Greunenkriek tekst & media


Blog Post

Tiepeltaauwke

Ingetekstueel • Dec 19, 2018

'Ah, da's n tiepeltaauwke', zegt ze, als ze het nieuwste speelgoed van haar kleindochter ziet. De kleindochter kreeg het regenboogkleurige touwtje tijdens Sint-Maarten en de naam ‘Rainbow Rope’ doet geenszins vermoeden dat er decennia geleden al kinderen hun vingerlenigheid mee oefenden op Groningse schoolpleinen. Oma demonstreert vaardig welke trucjes ze kan: ze vouwt het touwtje rond haar vingers, strekt die uit en demonstreert een kop-en-schotel. Andersom blijkt het een parachute. ‘Het-geheim-van-de-smid-is-dit’, zegt ze, en dan blijkt het touwtje, dat ze als een gordiaanse knoop rond de vingers van haar ene hand heeft gevlochten, in één ruk los te schieten en helemaal geen knoop te zijn. Prachtig vindt haar kleindochter het en ze is erop gebrand de trucjes met net zoveel vingervlugheid onder de knie te krijgen. Eat your heart out, tablet!


Het hippe touwtje is dus van alle generaties, anders dan Dora the Explorer met haar toverrugtas. ‘Tiepeln’ is dat ook: het betreft een bepaald spel. In Ter Laan is het opgenomen als ‘jongensspel’(!) en volgens de beschrijving in dat Encyclopedisch Woordenboek gaan er stokken en territoriumdrift mee gepaard. In ieder geval moet je beweeglijk (Gronings: wif) zijn om de verdedigingsrol goed te kunnen spelen. ‘Tiepelzinneg’ betekent dan ook dat je wispelturig bent. Als iemand zich verveelt is dat ‘tiepelzinneghaid’, ‘tiepelwaark’ is een precisiewerkje en ‘tiepelderij’ gepeuter.

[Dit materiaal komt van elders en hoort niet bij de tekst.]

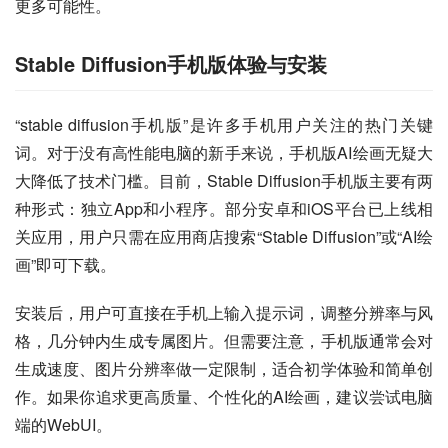
更多可能性。
Stable Diffusion手机版体验与安装
“stable diffusion手机版”是许多手机用户关注的热门关键
词。对于没有高性能电脑的新手来说，手机版AI绘画无疑大
大降低了技术门槛。目前，Stable Diffusion手机版主要有两
种形式：独立App和小程序。部分安卓和iOS平台已上线相
关应用，用户只需在应用商店搜索“Stable Diffusion”或“AI绘
画”即可下载。
安装后，用户可直接在手机上输入提示词，调整分辨率与风
格，几分钟内生成专属图片。但需要注意，手机版通常会对
生成速度、图片分辨率做一定限制，适合初学体验和简单创
作。如果你追求更高质量、个性化的AI绘画，建议尝试电脑
端的WebUI。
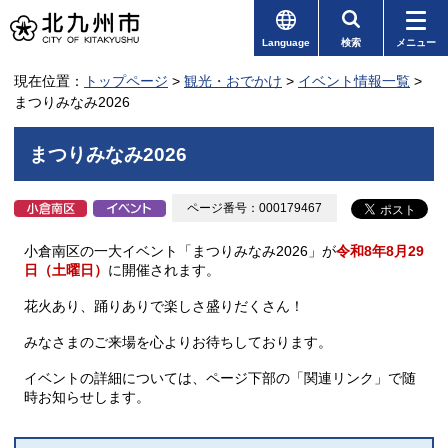
Language
検索
メニュー
現在位置：
トップページ
>
観光・おでかけ
>
イベント情報一覧
>
まつりみなみ2026
まつりみなみ2026
ページ番号：000179467
小倉南区の一大イベント「まつりみなみ2026」が
令和8年8月29
日（土曜日）
に開催されます。
花火あり、踊りありで楽しさ盛りだくさん！
みなさまのご来場を心よりお待ちしております。
イベントの詳細については、ページ下部の「関連リンク」で随
時お知らせします。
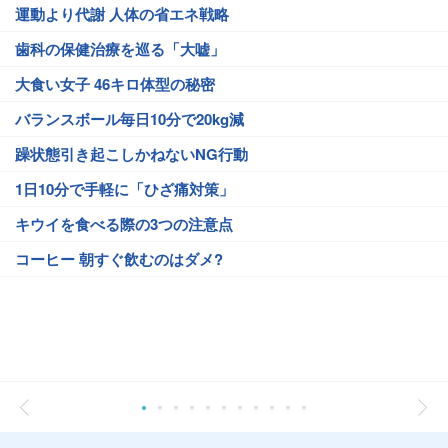
運動より代謝 人体の省エネ戦略
歯科の保健治療を巡る「大嘘」
大食い女子 46キロ体型の秘密
バランスボール毎日10分で20kg減
躁状態引き起こしかねないNG行動
1日10分で手軽に「ひざ痛対策」
キウイを食べる際の3つの注意点
コーヒー 朝すぐ飲むのはダメ?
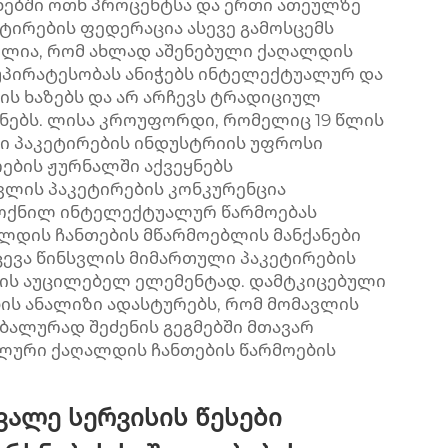
ნებში ოთხ პროცენტსა და ერთი ათეულზე
ტირების ფედერაცია ასევე გამოსცემს
ულია, რომ ახლად აშენებული ქაღალდის
 უპირატესობას ანიჭებს ინტელექტუალურ და
ის ხაზებს და არ არჩევს ტრადიციულ
ანებს. ლისა კროუფორდი, რომელიც 19 წლის
ი პაკეტირების ინდუსტრიის უფროსი
ების ჟურნალში აქვეყნებს
ვლის პაკეტირების კონკურენცია
ოქნილ ინტელექტუალურ წარმოებას
ლდის ჩანთების მწარმოებლის მანქანები
ევა წინსვლის მიმართული პაკეტირების
ბის აუცილებელ ელემენტად. დამტკიცებული
ის ანალიზი ადასტურებს, რომ მომავლის
ბალურად შეძენის გეგმებში მთავარ
ალური ქაღალდის ჩანთების წარმოების
ალე სერვისის წესები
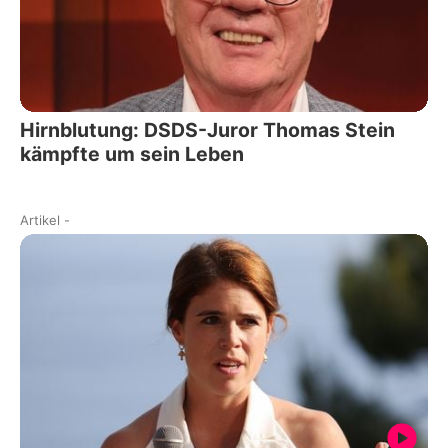
Hirnblutung: DSDS-Juror Thomas Stein
kämpfte um sein Leben
Artikel
-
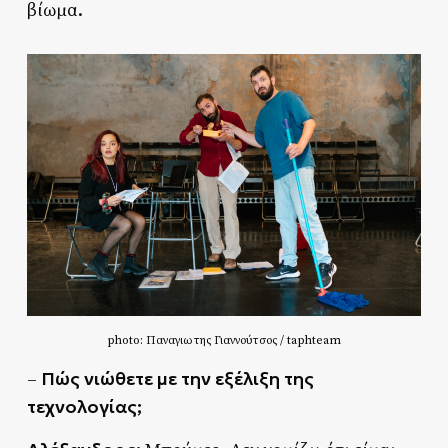
βίωμα.
photo: Παναγιωτης Γιαννούτσος / taphteam
Πώς νιώθετε με την εξέλιξη της
–
τεχνολογίας;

Over dat tiepelzinnege nog een laatste anekdote: in een antracietkleurig verleden wilde mijn zus normaliter niet naast me zitten op de bank in onze woonkamer, omdat ik te beweeglijk was en onophoudelijk wriemelde en wrong om me comfortabel te installeren tussen de kussens. ‘Kiend, dou nait zo tiepelzinneg’, werd me eens te verstaan gegeven. Toen later weer eens iemand vroeg of ik alsjeblieft even stil wilde zitten, blijk ik te hebben verklaard: ‘Dat wiebelen kan ik niet helpen, want ik ben wiebelzinnig’.